Records from a data collection:

· · · · · · ·

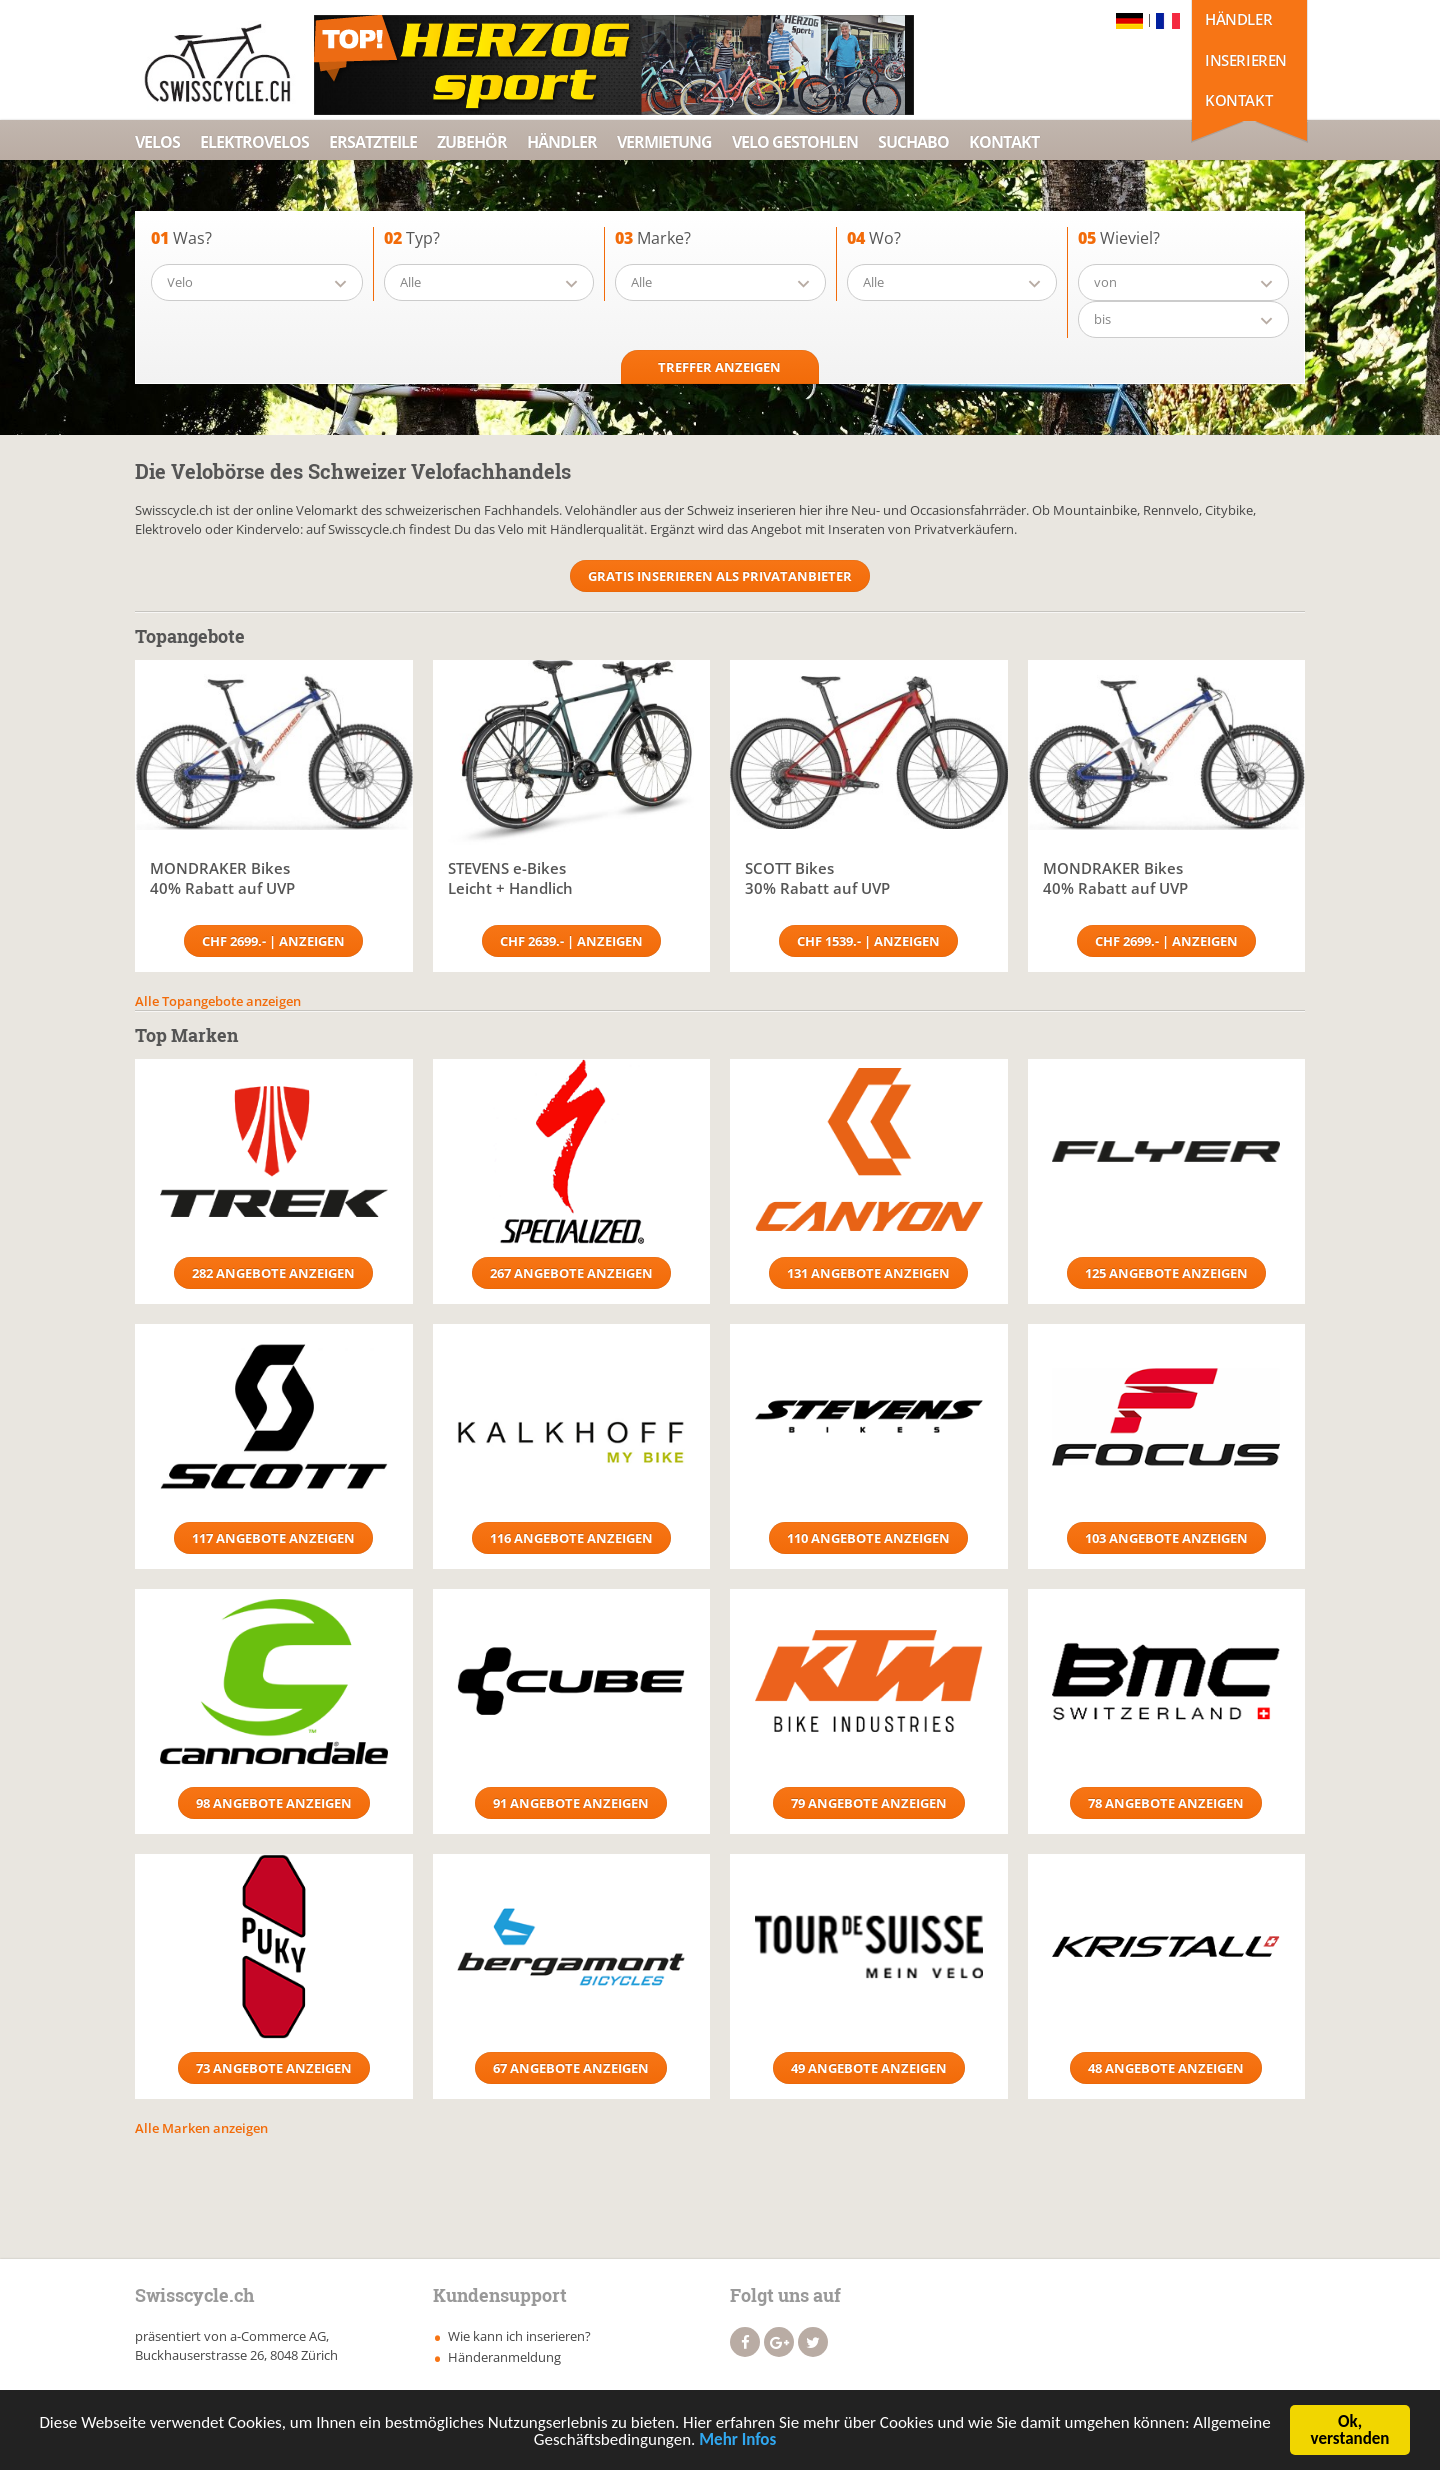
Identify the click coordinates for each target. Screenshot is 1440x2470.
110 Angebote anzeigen (868, 1538)
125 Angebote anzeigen (1166, 1273)
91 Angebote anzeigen (571, 1803)
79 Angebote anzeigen (869, 1803)
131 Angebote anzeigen (868, 1273)
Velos (157, 142)
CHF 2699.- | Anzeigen (273, 941)
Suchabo (913, 142)
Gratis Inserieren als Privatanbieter (720, 576)
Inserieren (1246, 60)
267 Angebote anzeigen (571, 1273)
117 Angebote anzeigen (273, 1538)
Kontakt (1238, 100)
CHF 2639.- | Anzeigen (571, 941)
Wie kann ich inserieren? (519, 2336)
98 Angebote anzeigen (274, 1803)
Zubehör (472, 142)
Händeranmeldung (504, 2357)
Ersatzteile (373, 142)
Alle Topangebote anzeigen (218, 1001)
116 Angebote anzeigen (571, 1538)
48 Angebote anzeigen (1166, 2068)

· · · · · · ·

Write out only the lines that run from the line containing "267 Angebote anzeigen (571, 1273)" through the line containing "116 Angebote anzeigen (571, 1538)", both included, exactly as they appear above.

267 Angebote anzeigen (571, 1273)
117 Angebote anzeigen (273, 1538)
Kontakt (1238, 100)
CHF 2639.- | Anzeigen (571, 941)
Wie kann ich inserieren? (519, 2336)
98 Angebote anzeigen (274, 1803)
Zubehör (472, 142)
Händeranmeldung (504, 2357)
Ersatzteile (373, 142)
Alle Topangebote anzeigen (218, 1001)
116 Angebote anzeigen (571, 1538)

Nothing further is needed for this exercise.